CALGARY – If he can’t find someone better than himself, general manager Darryl Sutter says he’ll be the next coach of the Calgary Flames.
Sutter, who coached the Flames from 2002 to 2006, was asked Tuesday at a news conference if he included himself in the pool of candidates to coach the team next season.
“Right now I’m the best one,” Sutter replied. “All the best coaches in the league are under contract. There’s three guys who are excellent.
“I won’t tell you who they are, but then I’m fourth. If I find out at the end of the search that I think I’m the best candidate, then I am the coach.”
The Flames announced Friday that Mike Keenan had been fired with one year remaining on his contract.

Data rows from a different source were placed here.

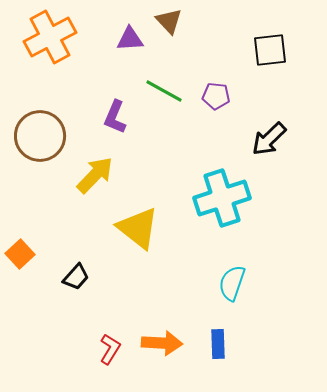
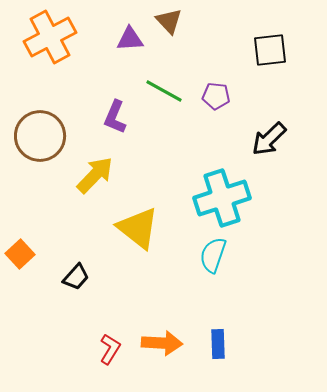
cyan semicircle: moved 19 px left, 28 px up
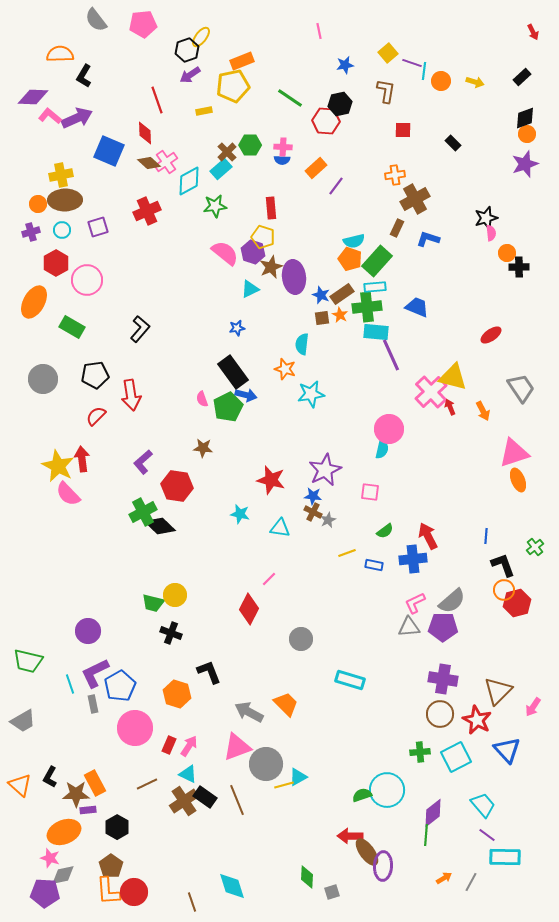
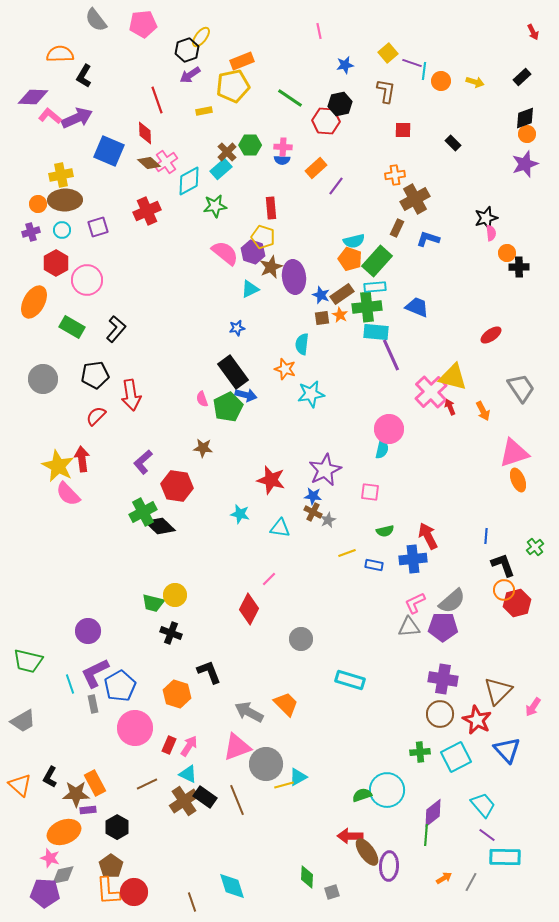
black L-shape at (140, 329): moved 24 px left
green semicircle at (385, 531): rotated 24 degrees clockwise
purple ellipse at (383, 866): moved 6 px right
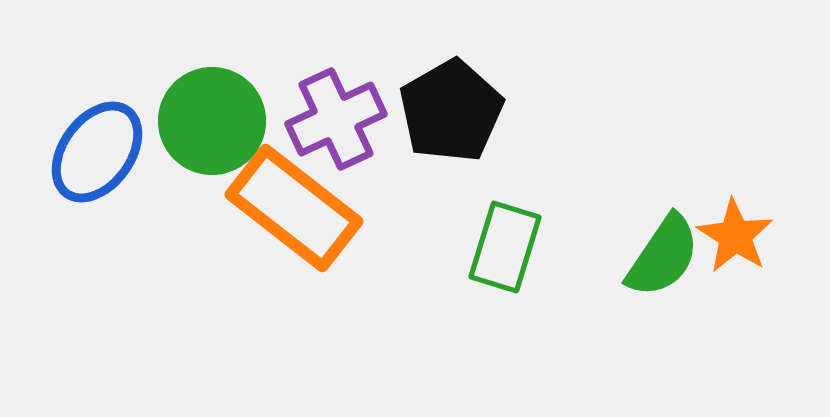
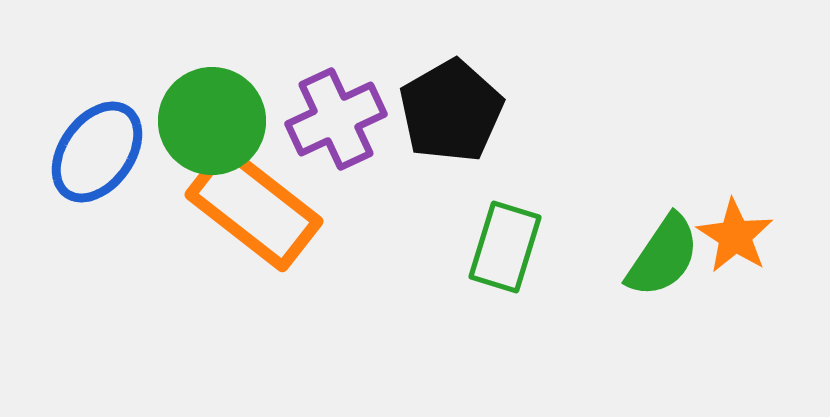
orange rectangle: moved 40 px left
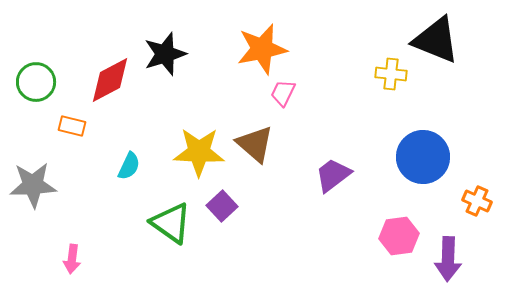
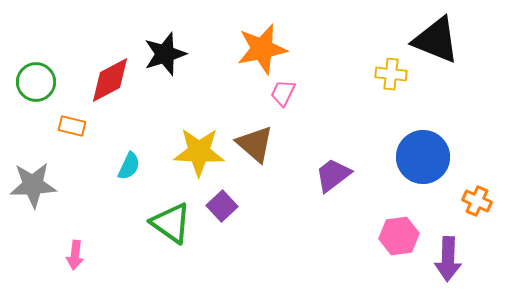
pink arrow: moved 3 px right, 4 px up
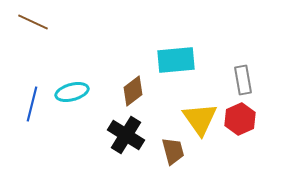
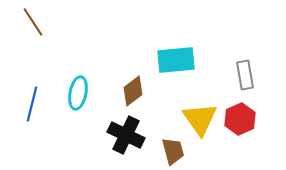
brown line: rotated 32 degrees clockwise
gray rectangle: moved 2 px right, 5 px up
cyan ellipse: moved 6 px right, 1 px down; rotated 64 degrees counterclockwise
black cross: rotated 6 degrees counterclockwise
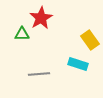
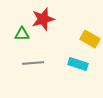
red star: moved 2 px right, 1 px down; rotated 15 degrees clockwise
yellow rectangle: moved 1 px up; rotated 24 degrees counterclockwise
gray line: moved 6 px left, 11 px up
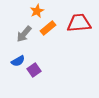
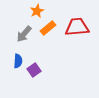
red trapezoid: moved 2 px left, 4 px down
blue semicircle: rotated 56 degrees counterclockwise
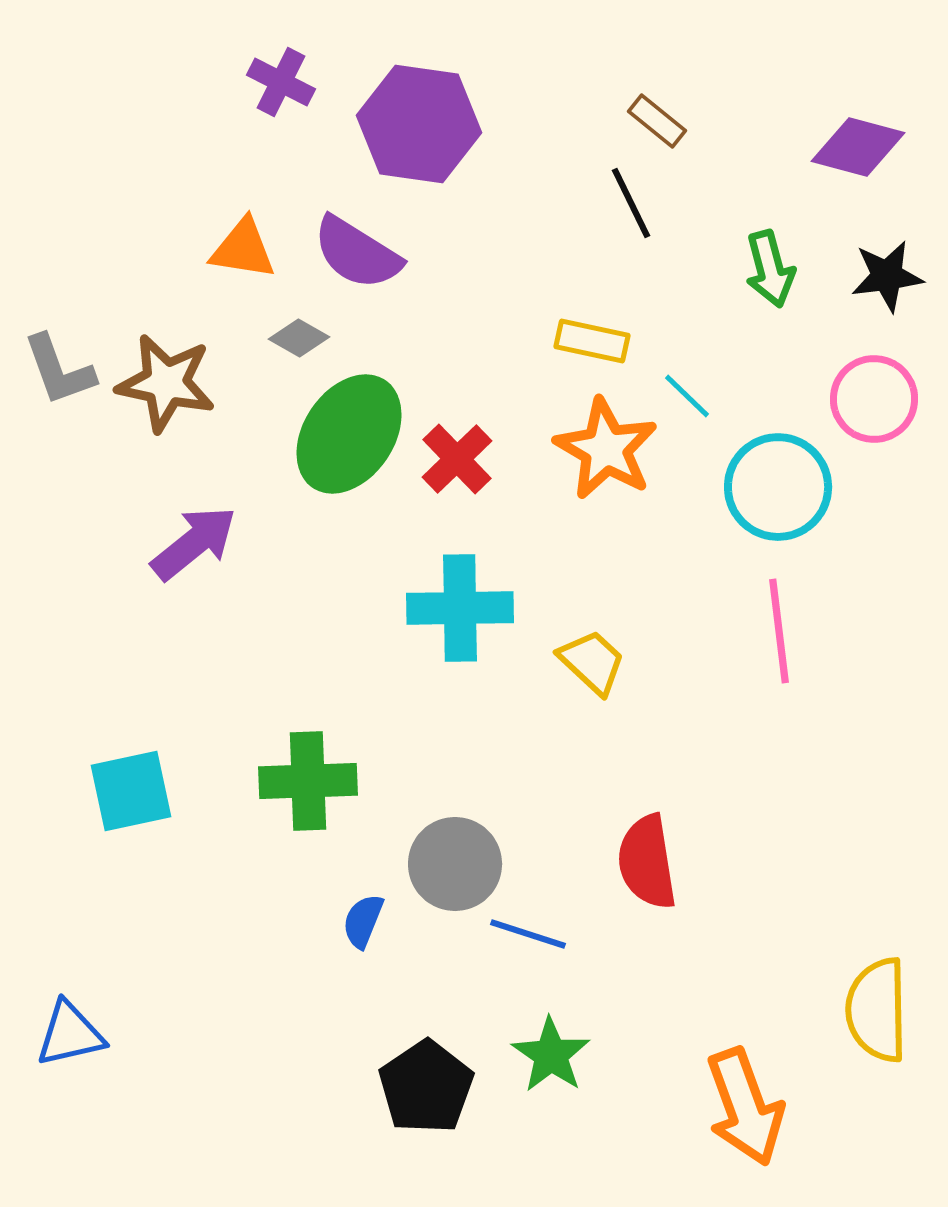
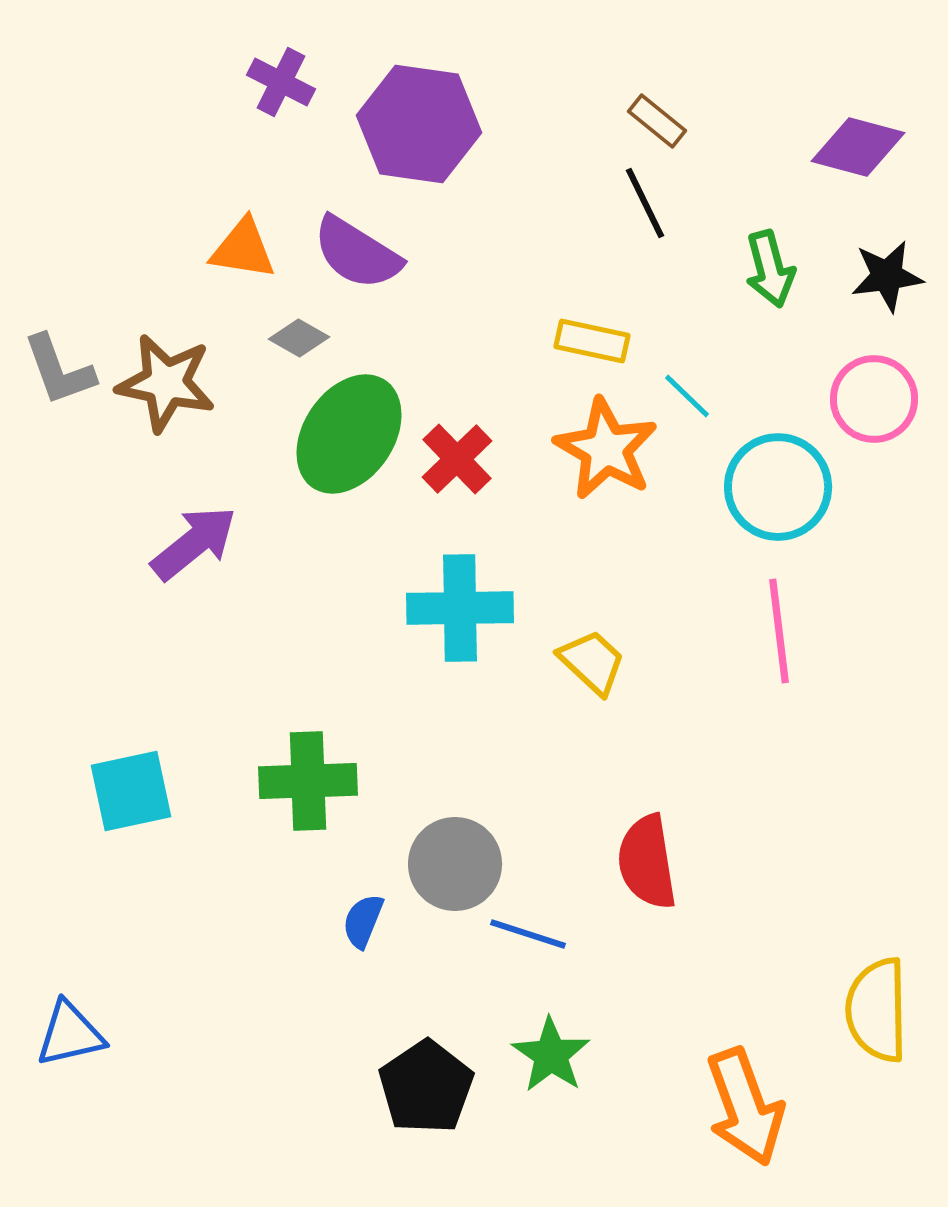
black line: moved 14 px right
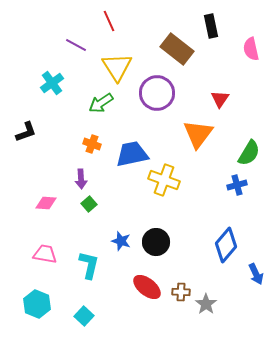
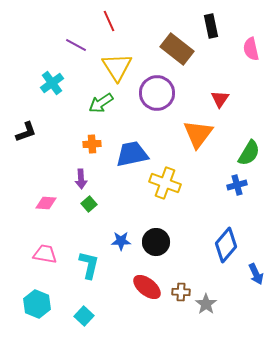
orange cross: rotated 24 degrees counterclockwise
yellow cross: moved 1 px right, 3 px down
blue star: rotated 18 degrees counterclockwise
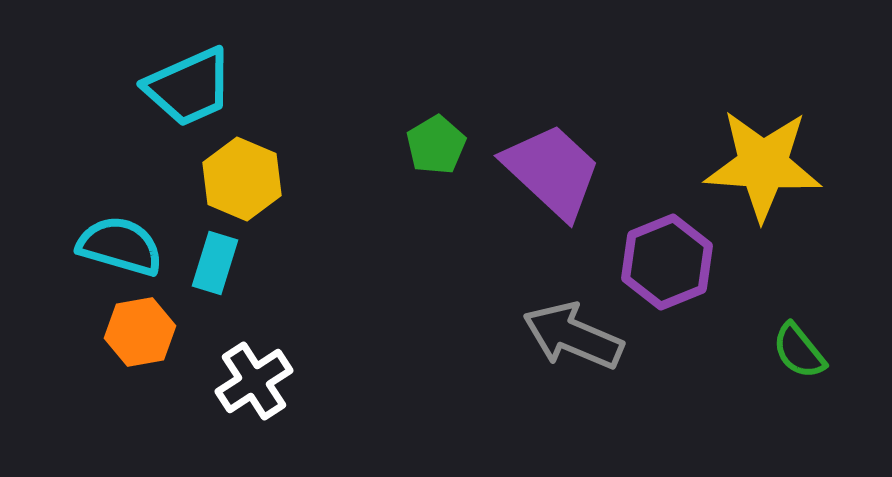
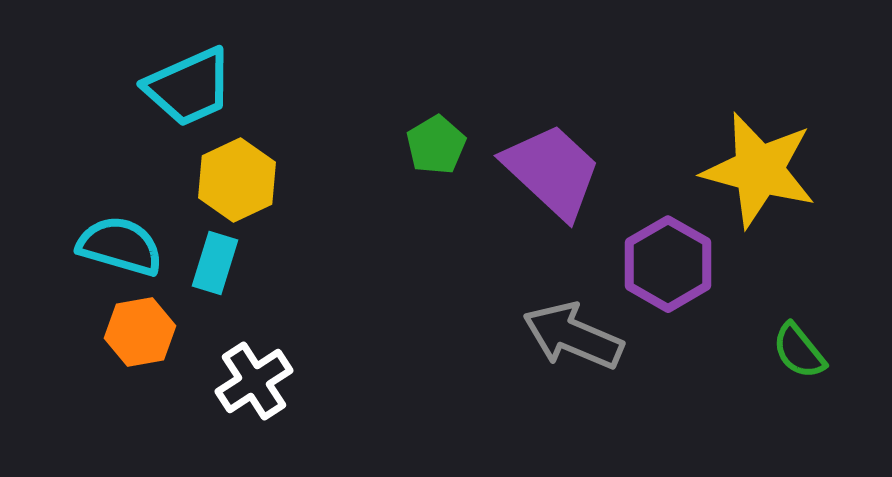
yellow star: moved 4 px left, 5 px down; rotated 11 degrees clockwise
yellow hexagon: moved 5 px left, 1 px down; rotated 12 degrees clockwise
purple hexagon: moved 1 px right, 2 px down; rotated 8 degrees counterclockwise
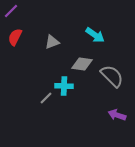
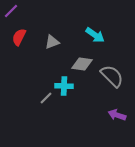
red semicircle: moved 4 px right
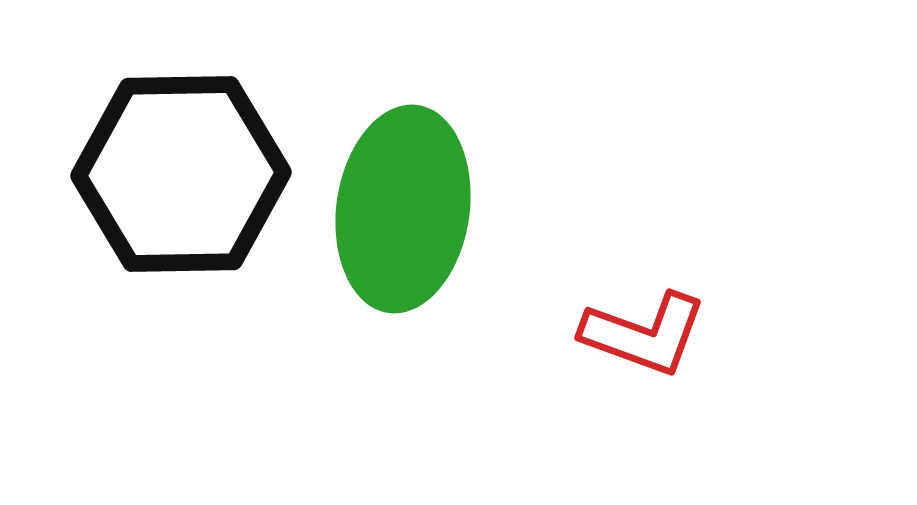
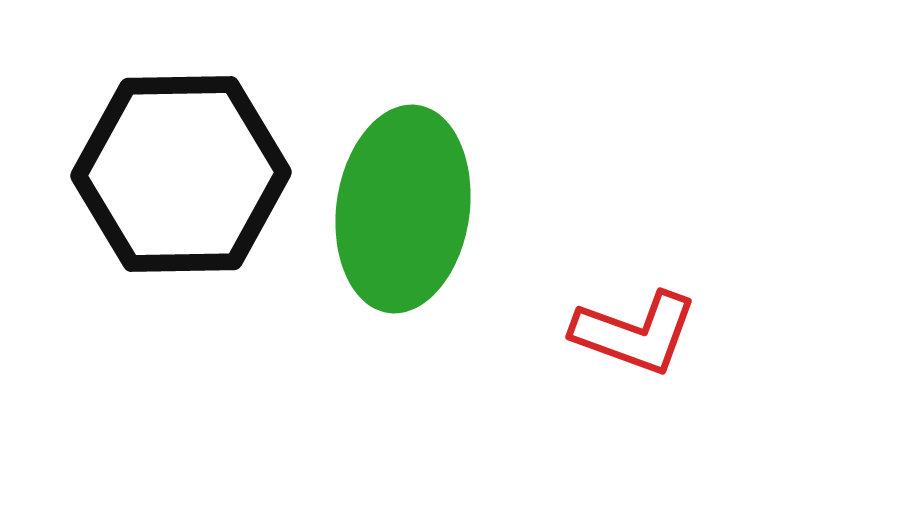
red L-shape: moved 9 px left, 1 px up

His dismissal old news four days later, the focus was on whether Sutter would take up the coaching reins again or look elsewhere.
While naming his top three candidates would be considered tampering in the NHL since they are still under contract, one of them is likely his brother Brent, who has yet to decide if he will return to the New Jersey Devils.
“He’s one of the top coaches in the league, but he’s coaching the New Jersey Devils,” Darryl Sutter said.
Two men were removed from speculation Tuesday as the Edmonton Oilers announced the hiring of Pat Quinn as their new head coach and long-time Rangers coach Tom Renney as his associate coach.
The Flames cleaned house in the coaching department as Sutter announced that assistant coaches Rich Preston and Rob Cookson and goalie coach David Marcoux will not have their contracts renewed when they expire June 30.
Associate coach Jim Playfair has been offered a job coaching Calgary’s new American Hockey League affiliate in Abbotsford, B.C., next season.
Sutter wants his new coaching staff in place by the NHL entry draft June 26-27 in Montreal.
“I think the new head coach should pick his staff,” he said.
Sutter joined the Flames as head coach Dec. 28, 2002 and added general manager to his job description less than four months later. He coached the Flames to the Stanley Cup final in 2004, when they lost to the Tampa Bay Lightning in seven games.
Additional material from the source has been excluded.